Retrieval-Augmented Generation (RAG) has evolved as a more effective way of optimizing and augmenting the capabilities of large language models by retrieving pertinent data from up to date available knowledge sources. RAG can be customized for specific domains, optimizing the retrieval of domain-specific information and tailoring the generation process to the nuances of specialized fields. RAG is seen as a more efficient and transparent method for LLM optimization, particularly for problems where labeled data is limited or expensive to collect. One of the primary advantages of RAG is its support for continuous learning since new information can be continually updated at the retrieval stage.
The RAG implementation involves several key steps starting from embedding model deployment, indexing the knowledge library, to retrieving the most relevant documents for query processing. Efficient retrieval of the relevant context is made based on vector databases which are used for storage and querying of document embeddings.
RAG Reference
□ Retrieval Augmented Generation (RAG) & LLM: Examples
□ 12 RAG Pain Points and Proposed Solutions
AI Red Teaming
AI Red Teaming is an adversarial attack test simulation of the AI System to validate there arent´ any existing vulnerabilities which can be exploited by an attacker.
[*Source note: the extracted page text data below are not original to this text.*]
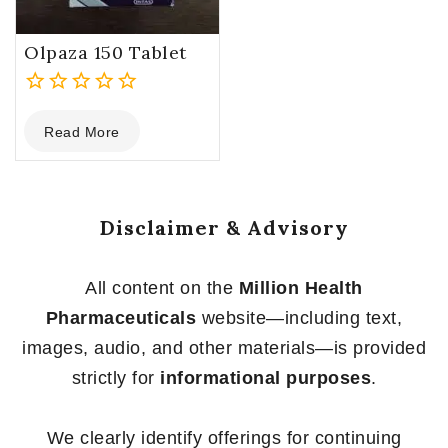
Olpaza 150 Tablet
0
Read More
out
of
5
Disclaimer & Advisory
All content on the
Million Health
Pharmaceuticals
website—including text,
images, audio, and other materials—is provided
strictly for
informational purposes
.
We clearly identify offerings for continuing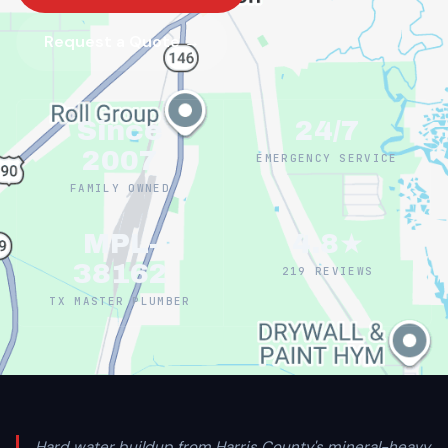
Request a Quote →
Since
24/7
2007
EMERGENCY SERVICE
FAMILY OWNED
MPL-
4.8★
38162
219 REVIEWS
TX MASTER PLUMBER
Hard water buildup from Harris County's mineral-heavy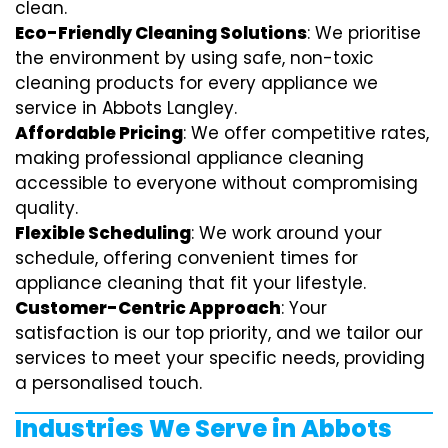
clean.
Eco-Friendly Cleaning Solutions
: We prioritise
the environment by using safe, non-toxic
cleaning products for every appliance we
service in Abbots Langley.
Affordable Pricing
: We offer competitive rates,
making professional appliance cleaning
accessible to everyone without compromising
quality.
Flexible Scheduling
: We work around your
schedule, offering convenient times for
appliance cleaning that fit your lifestyle.
Customer-Centric Approach
: Your
satisfaction is our top priority, and we tailor our
services to meet your specific needs, providing
a personalised touch.
Industries We Serve in Abbots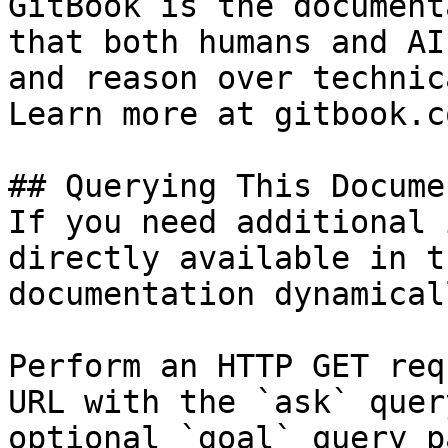
GitBook is the document
that both humans and AI
and reason over technic
Learn more at gitbook.co
## Querying This Docume
If you need additional 
directly available in t
documentation dynamical
Perform an HTTP GET req
URL with the `ask` quer
optional `goal` query p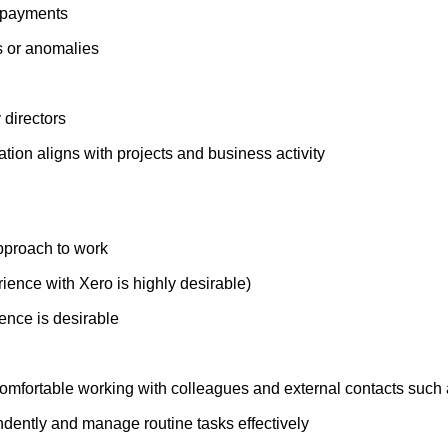
k payments
s or anomalies
 directors
tion aligns with projects and business activity
approach to work
ence with Xero is highly desirable)
ence is desirable
omfortable working with colleagues and external contacts such a
endently and manage routine tasks effectively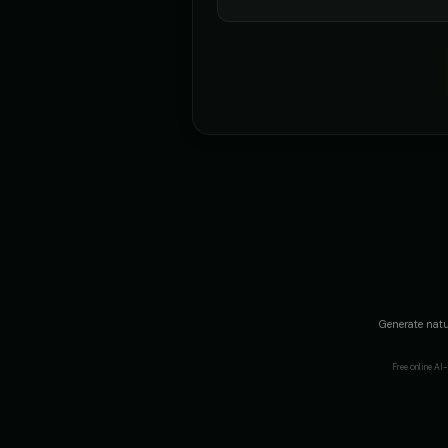
Generate natu
Free online A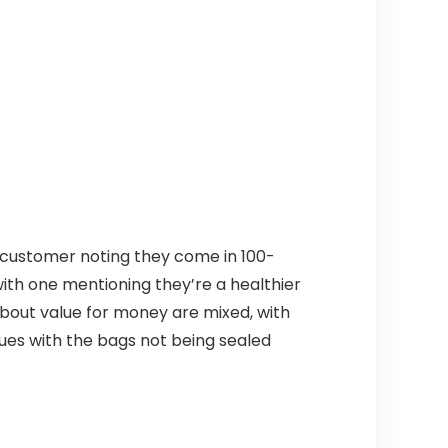
e customer noting they come in 100-
with one mentioning they’re a healthier
about value for money are mixed, with
ues with the bags not being sealed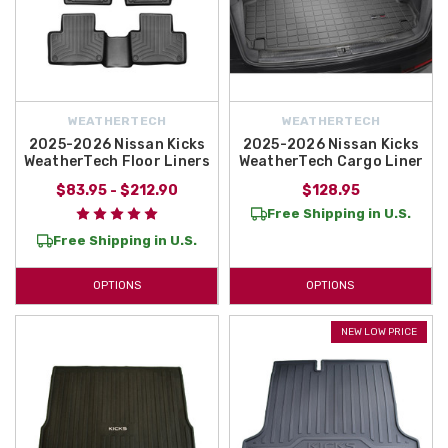
WEATHERTECH
WEATHERTECH
2025-2026 Nissan Kicks
2025-2026 Nissan Kicks
WeatherTech Floor Liners
WeatherTech Cargo Liner
$83.95 - $212.90
$128.95
Free Shipping in U.S.
Free Shipping in U.S.
OPTIONS
OPTIONS
NEW LOW PRICE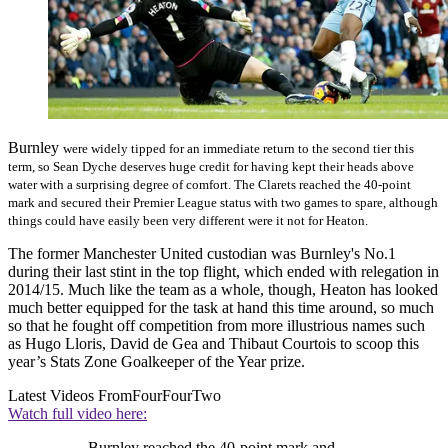
Burnley
were widely tipped for an immediate return to the second tier this
term, so Sean Dyche deserves huge credit for having kept their heads above
water with a surprising degree of comfort. The Clarets reached the 40-point
mark and secured their Premier League status with two games to spare, although
things could have easily been very different were it not for Heaton.
The former Manchester United custodian was Burnley's No.1
during their last stint in the top flight, which ended with relegation in
2014/15. Much like the team as a whole, though, Heaton has looked
much better equipped for the task at hand this time around, so much
so that he fought off competition from more illustrious names such
as Hugo Lloris, David de Gea and Thibaut Courtois to scoop this
year’s Stats Zone Goalkeeper of the Year prize.
Latest Videos From
FourFourTwo
Watch full video here:
Burnley reached the 40-point mark and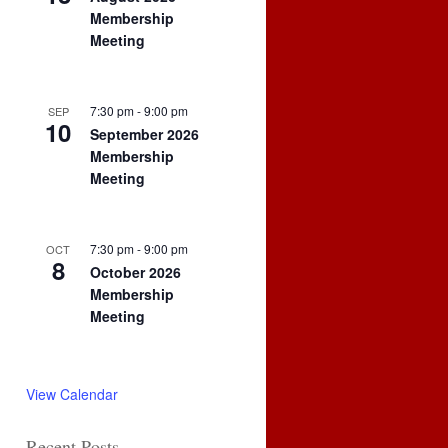
Membership
Meeting
7:30 pm
-
9:00 pm
SEP
10
September 2026
Membership
Meeting
7:30 pm
-
9:00 pm
OCT
8
October 2026
Membership
Meeting
View Calendar
Recent Posts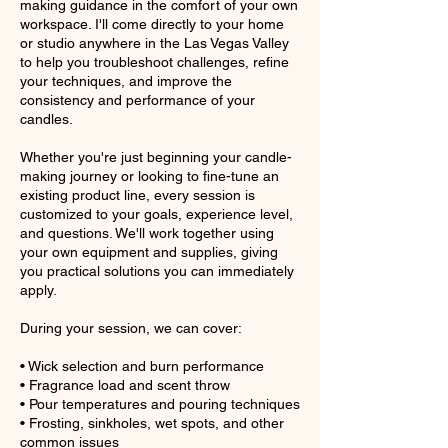
making guidance in the comfort of your own
workspace. I'll come directly to your home
or studio anywhere in the Las Vegas Valley
to help you troubleshoot challenges, refine
your techniques, and improve the
consistency and performance of your
candles.
Whether you're just beginning your candle-
making journey or looking to fine-tune an
existing product line, every session is
customized to your goals, experience level,
and questions. We'll work together using
your own equipment and supplies, giving
you practical solutions you can immediately
apply.
During your session, we can cover:
• Wick selection and burn performance
• Fragrance load and scent throw
• Pour temperatures and pouring techniques
• Frosting, sinkholes, wet spots, and other
common issues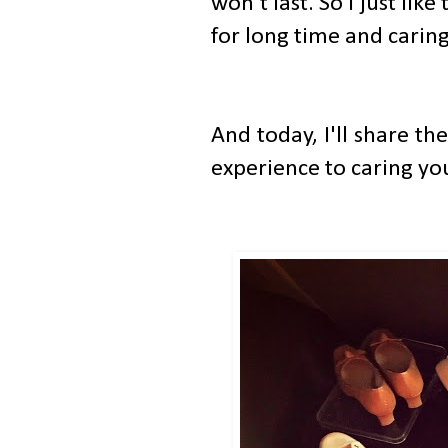
won't last. So I just like
for long time and cari
And today, I'll share t
experience to caring your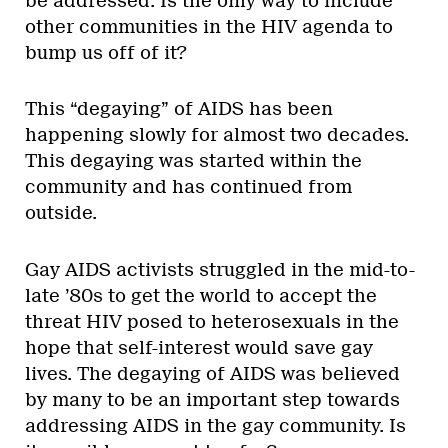
be addressed. Is the only way to include
other communities in the HIV agenda to
bump us off of it?
This “degaying” of AIDS has been
happening slowly for almost two decades.
This degaying was started within the
community and has continued from
outside.
Gay AIDS activists struggled in the mid-to-
late ’80s to get the world to accept the
threat HIV posed to heterosexuals in the
hope that self-interest would save gay
lives. The degaying of AIDS was believed
by many to be an important step towards
addressing AIDS in the gay community. Is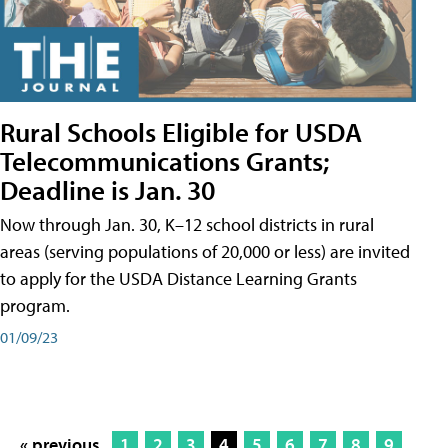
Rural Schools Eligible for USDA
Telecommunications Grants;
Deadline is Jan. 30
Now through Jan. 30, K–12 school districts in rural
areas (serving populations of 20,000 or less) are invited
to apply for the USDA Distance Learning Grants
program.
01/09/23
« previous
1
2
3
4
5
6
7
8
9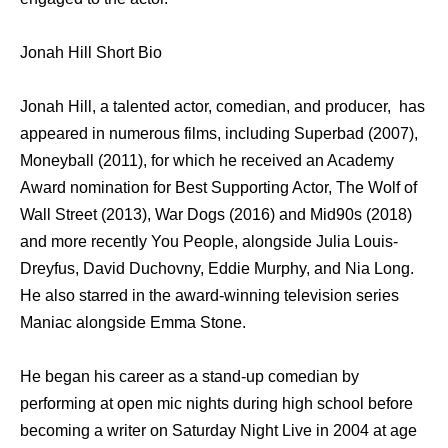
Jonah Hill Short Bio
Jonah Hill, a talented actor, comedian, and producer, has
appeared in numerous films, including Superbad (2007),
Moneyball (2011), for which he received an Academy
Award nomination for Best Supporting Actor, The Wolf of
Wall Street (2013), War Dogs (2016) and Mid90s (2018)
and more recently You People, alongside Julia Louis-
Dreyfus, David Duchovny, Eddie Murphy, and Nia Long.
He also starred in the award-winning television series
Maniac alongside Emma Stone.
He began his career as a stand-up comedian by
performing at open mic nights during high school before
becoming a writer on Saturday Night Live in 2004 at age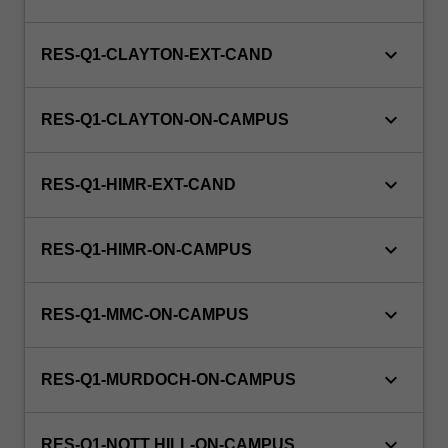
keyboard_arrow_down
RES-Q1-CLAYTON-EXT-CAND
keyboard_arrow_down
RES-Q1-CLAYTON-ON-CAMPUS
keyboard_arrow_down
RES-Q1-HIMR-EXT-CAND
keyboard_arrow_down
RES-Q1-HIMR-ON-CAMPUS
keyboard_arrow_down
RES-Q1-MMC-ON-CAMPUS
keyboard_arrow_down
RES-Q1-MURDOCH-ON-CAMPUS
keyboard_arrow_down
RES-Q1-NOTT HILL-ON-CAMPUS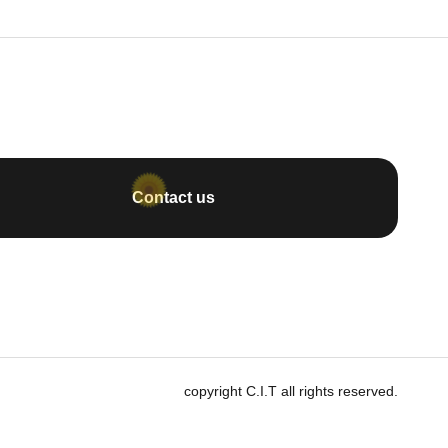
Contact us
copyright C.I.T all rights reserved.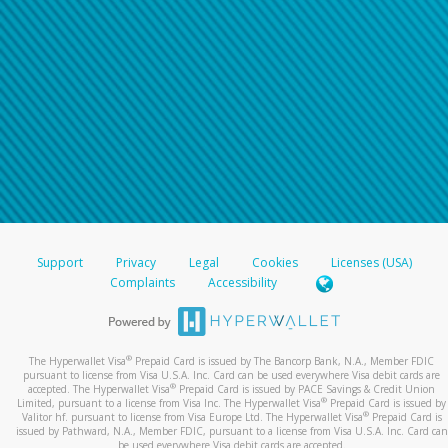
Support
Privacy
Legal
Cookies
Licenses (USA)
Complaints
Accessibility
®
The Hyperwallet Visa
Prepaid Card is issued by The Bancorp Bank, N.A., Member FDIC
pursuant to license from Visa U.S.A. Inc. Card can be used everywhere Visa debit cards are
®
accepted. The Hyperwallet Visa
Prepaid Card is issued by PACE Savings & Credit Union
®
Limited, pursuant to a license from Visa Inc. The Hyperwallet Visa
Prepaid Card is issued by
®
Valitor hf. pursuant to license from Visa Europe Ltd. The Hyperwallet Visa
Prepaid Card is
issued by Pathward, N.A., Member FDIC, pursuant to a license from Visa U.S.A. Inc. Card can
be used everywhere Visa debit cards are accepted.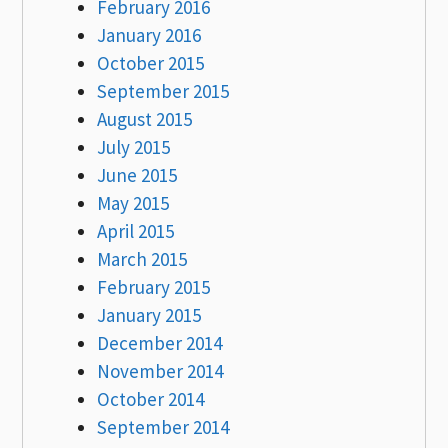
February 2016
January 2016
October 2015
September 2015
August 2015
July 2015
June 2015
May 2015
April 2015
March 2015
February 2015
January 2015
December 2014
November 2014
October 2014
September 2014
It is a recommended practice by many regulatory and AI governing bodies including the Biden administration. Red-teaming alone is not a comprehensive solution to validate all real-world harms associated with AI systems and should be included with other forms of testing, evaluation, verification, and validation such as algorithmic impact assessments and external audits.
□ Incorporate Red Team testing as a standard practice for AI Models and applications.